What you are asked to do.
After locating the line with "temprano de Huaraz, y después de pasar" in the data that follows, return it and every later line exactly, up to and including the line with "bosques de Polylepis y zonas arbustivas.".

Dataset entries
******************************

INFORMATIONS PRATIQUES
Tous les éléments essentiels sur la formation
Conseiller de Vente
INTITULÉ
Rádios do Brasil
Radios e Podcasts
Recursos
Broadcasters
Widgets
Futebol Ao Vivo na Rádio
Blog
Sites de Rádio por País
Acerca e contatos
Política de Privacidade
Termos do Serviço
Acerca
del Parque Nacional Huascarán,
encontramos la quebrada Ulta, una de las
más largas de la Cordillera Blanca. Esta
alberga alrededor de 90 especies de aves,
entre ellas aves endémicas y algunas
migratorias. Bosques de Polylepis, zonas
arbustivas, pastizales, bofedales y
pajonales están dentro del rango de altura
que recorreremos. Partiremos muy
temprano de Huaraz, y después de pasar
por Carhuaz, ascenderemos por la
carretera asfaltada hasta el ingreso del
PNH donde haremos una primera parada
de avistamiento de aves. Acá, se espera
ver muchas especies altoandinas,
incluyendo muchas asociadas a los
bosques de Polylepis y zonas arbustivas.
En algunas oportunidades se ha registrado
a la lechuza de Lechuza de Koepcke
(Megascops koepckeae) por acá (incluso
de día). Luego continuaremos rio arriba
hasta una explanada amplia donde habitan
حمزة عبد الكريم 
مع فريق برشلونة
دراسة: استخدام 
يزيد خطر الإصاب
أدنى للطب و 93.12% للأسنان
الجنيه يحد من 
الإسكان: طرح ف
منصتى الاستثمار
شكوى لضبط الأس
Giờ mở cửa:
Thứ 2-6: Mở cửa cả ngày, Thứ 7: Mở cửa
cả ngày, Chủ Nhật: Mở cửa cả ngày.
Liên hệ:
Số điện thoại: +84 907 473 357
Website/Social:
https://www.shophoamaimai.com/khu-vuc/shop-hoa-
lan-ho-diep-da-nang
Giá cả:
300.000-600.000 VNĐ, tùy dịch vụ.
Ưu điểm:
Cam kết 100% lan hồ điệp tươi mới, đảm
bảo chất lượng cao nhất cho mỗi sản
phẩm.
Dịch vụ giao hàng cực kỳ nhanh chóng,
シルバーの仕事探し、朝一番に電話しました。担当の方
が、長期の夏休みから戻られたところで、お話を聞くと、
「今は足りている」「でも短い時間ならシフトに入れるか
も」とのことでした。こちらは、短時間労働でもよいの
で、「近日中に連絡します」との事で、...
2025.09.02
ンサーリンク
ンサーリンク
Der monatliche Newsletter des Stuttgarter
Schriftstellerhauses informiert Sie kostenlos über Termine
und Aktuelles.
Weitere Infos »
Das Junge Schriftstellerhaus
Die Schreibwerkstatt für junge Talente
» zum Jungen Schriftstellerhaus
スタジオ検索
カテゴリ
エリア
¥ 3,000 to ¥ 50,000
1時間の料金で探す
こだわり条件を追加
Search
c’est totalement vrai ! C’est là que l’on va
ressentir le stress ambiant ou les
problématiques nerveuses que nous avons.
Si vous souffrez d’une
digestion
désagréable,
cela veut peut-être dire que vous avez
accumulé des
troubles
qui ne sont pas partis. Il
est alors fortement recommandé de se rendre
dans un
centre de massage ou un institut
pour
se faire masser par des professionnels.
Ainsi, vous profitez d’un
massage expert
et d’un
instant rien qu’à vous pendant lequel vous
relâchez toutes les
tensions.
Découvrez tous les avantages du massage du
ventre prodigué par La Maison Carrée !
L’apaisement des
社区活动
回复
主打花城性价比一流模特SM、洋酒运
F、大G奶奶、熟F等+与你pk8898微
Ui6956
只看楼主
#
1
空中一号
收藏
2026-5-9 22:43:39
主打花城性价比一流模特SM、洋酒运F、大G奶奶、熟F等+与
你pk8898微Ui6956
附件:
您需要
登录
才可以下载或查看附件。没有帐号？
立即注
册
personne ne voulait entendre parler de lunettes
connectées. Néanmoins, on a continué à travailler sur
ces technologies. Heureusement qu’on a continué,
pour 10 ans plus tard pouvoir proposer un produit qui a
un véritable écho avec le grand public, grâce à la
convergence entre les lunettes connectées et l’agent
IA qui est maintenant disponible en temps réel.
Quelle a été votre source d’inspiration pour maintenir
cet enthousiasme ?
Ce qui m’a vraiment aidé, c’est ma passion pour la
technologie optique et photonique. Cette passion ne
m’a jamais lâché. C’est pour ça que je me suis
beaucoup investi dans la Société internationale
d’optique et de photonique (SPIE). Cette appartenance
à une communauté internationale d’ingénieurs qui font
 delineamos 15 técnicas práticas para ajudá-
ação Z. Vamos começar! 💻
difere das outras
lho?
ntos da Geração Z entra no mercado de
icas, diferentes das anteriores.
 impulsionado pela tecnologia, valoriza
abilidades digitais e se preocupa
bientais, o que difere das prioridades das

******************************

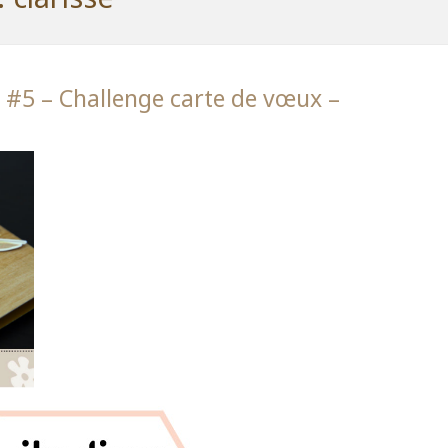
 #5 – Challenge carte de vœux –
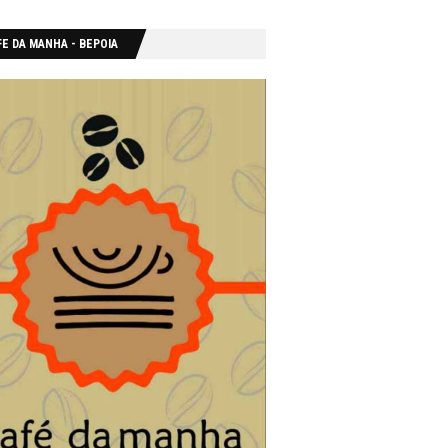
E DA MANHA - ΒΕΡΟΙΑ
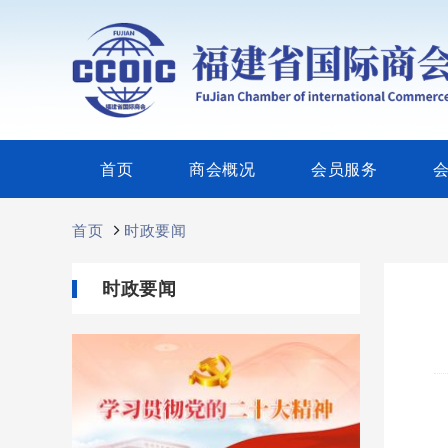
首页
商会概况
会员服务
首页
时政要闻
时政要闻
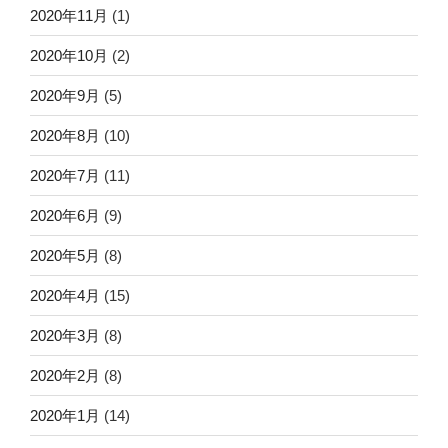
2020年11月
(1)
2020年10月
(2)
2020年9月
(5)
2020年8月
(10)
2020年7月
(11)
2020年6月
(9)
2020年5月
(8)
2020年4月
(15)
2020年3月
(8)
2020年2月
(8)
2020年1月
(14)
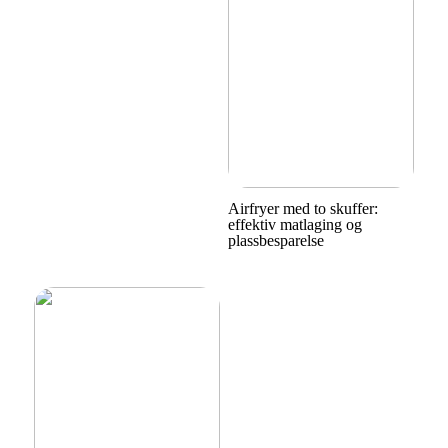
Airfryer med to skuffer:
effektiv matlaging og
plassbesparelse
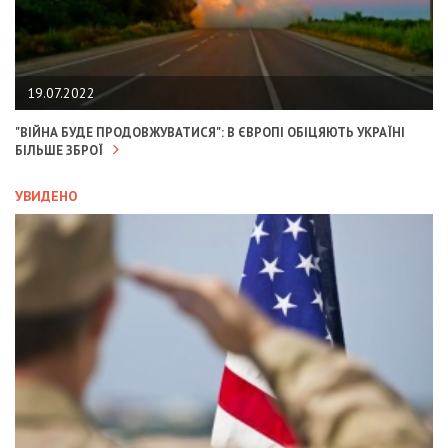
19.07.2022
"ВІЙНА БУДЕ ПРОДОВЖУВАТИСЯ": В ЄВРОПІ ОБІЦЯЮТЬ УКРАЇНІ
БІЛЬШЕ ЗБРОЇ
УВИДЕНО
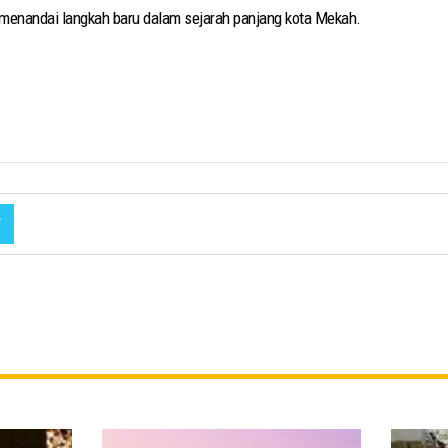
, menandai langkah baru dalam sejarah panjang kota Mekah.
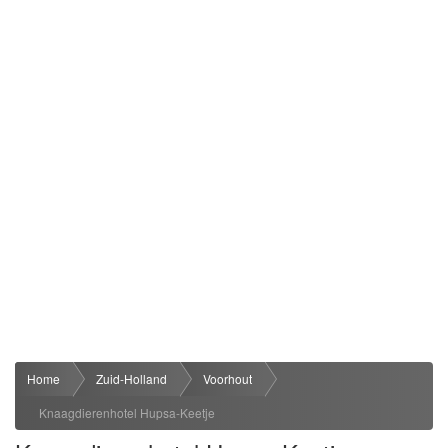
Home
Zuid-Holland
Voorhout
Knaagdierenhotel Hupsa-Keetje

******************************

Solution.
temprano de Huaraz, y después de pasar
por Carhuaz, ascenderemos por la
carretera asfaltada hasta el ingreso del
PNH donde haremos una primera parada
de avistamiento de aves. Acá, se espera
ver muchas especies altoandinas,
incluyendo muchas asociadas a los
bosques de Polylepis y zonas arbustivas.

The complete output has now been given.